**Task description:**
Gather the lines below that include the string "εμπειρία", copying each in full.

======== Provided entries

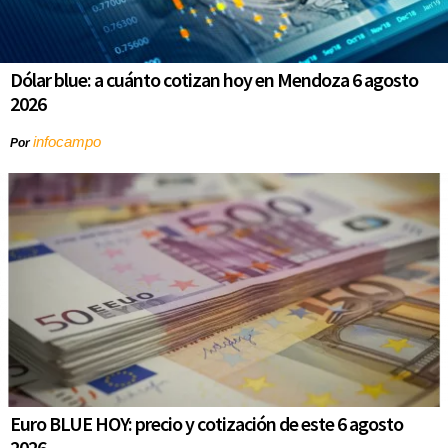
Dólar blue: a cuánto cotizan hoy en Mendoza 6 agosto
2026
infocampo
Por
Euro BLUE HOY: precio y cotización de este 6 agosto
2026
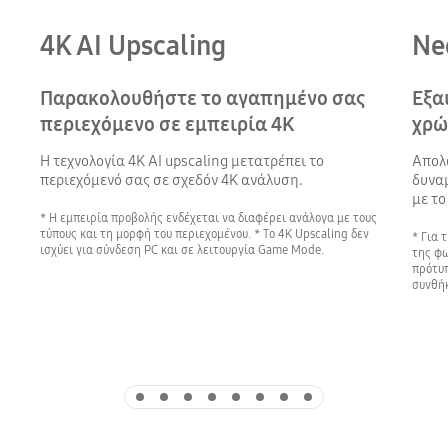
4K AI Upscaling
Ne
Παρακολουθήστε το αγαπημένο σας
Εξα
περιεχόμενο σε εμπειρία 4K
χρώ
Η τεχνολογία 4K ΑΙ upscaling μετατρέπει το
Απολ
περιεχόμενό σας σε σχεδόν 4Κ ανάλυση.
δυνα
με τ
* Η εμπειρία προβολής ενδέχεται να διαφέρει ανάλογα με τους
τύπους και τη μορφή του περιεχομένου. * Το 4K Upscaling δεν
* Για 
ισχύει για σύνδεση PC και σε λειτουργία Game Mode.
της φω
πρότυπ
συνθήκ
Indicator 1
Indicator 2
Indicator 3
Indicator 4
Indicator 5
Indicator 6
Indicator 7
Indicator 8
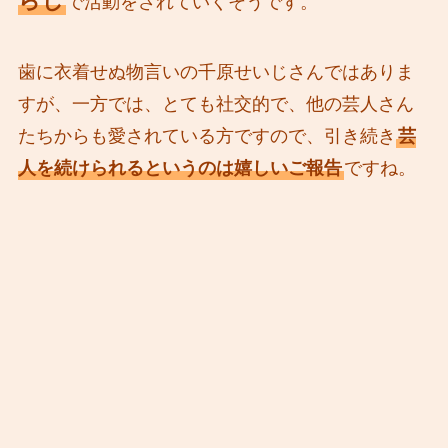
らじ
で活動をされていくそうです。
歯に衣着せぬ物言いの千原せいじさんではありま
すが、一方では、とても社交的で、他の芸人さん
たちからも愛されている方ですので、引き続き
芸
人を続けられるというのは嬉しいご報告
ですね。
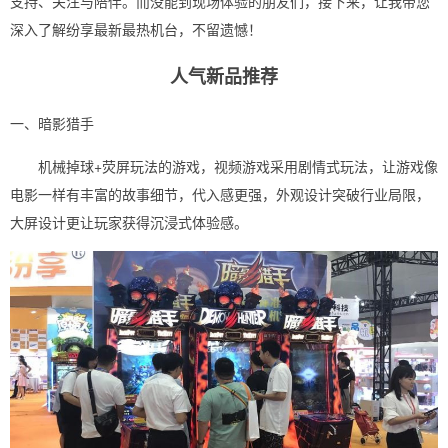
支持、关注与陪伴。而没能到现场体验的朋友们，接下来，让我带您
深入了解纷享最新最热机台，不留遗憾！
人气新品推荐
一、暗影猎手
机械掉球+荧屏玩法的游戏，视频游戏采用剧情式玩法，让游戏像
电影一样有丰富的故事细节，代入感更强，外观设计突破行业局限，
大屏设计更让玩家获得沉浸式体验感。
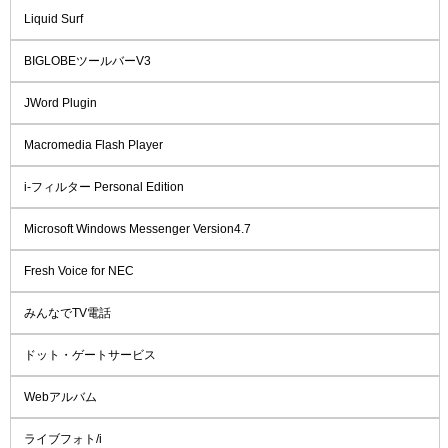
Liquid Surf
BIGLOBEツールバーV3
JWord Plugin
Macromedia Flash Player
i-フィルター Personal Edition
Microsoft Windows Messenger Version4.7
Fresh Voice for NEC
みんなでTV電話
ドット・ゲートサービス
Webアルバム
ライブフォト/i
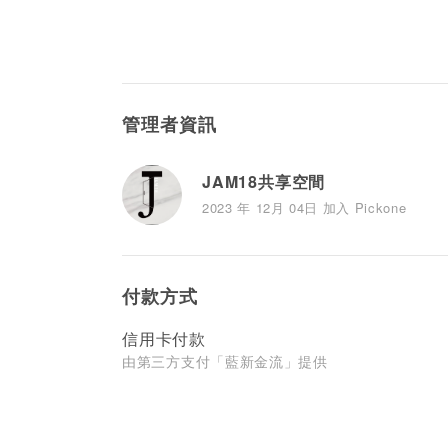
管理者資訊
JAM18共享空間
2023 年 12月 04日 加入 Pickone
付款方式
信用卡付款
由第三方支付「藍新金流」提供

================

**Result:**
περιεχόμενο σε εμπειρία 4K
* Η εμπειρία προβολής ενδέχεται να διαφέρει ανάλογα με τους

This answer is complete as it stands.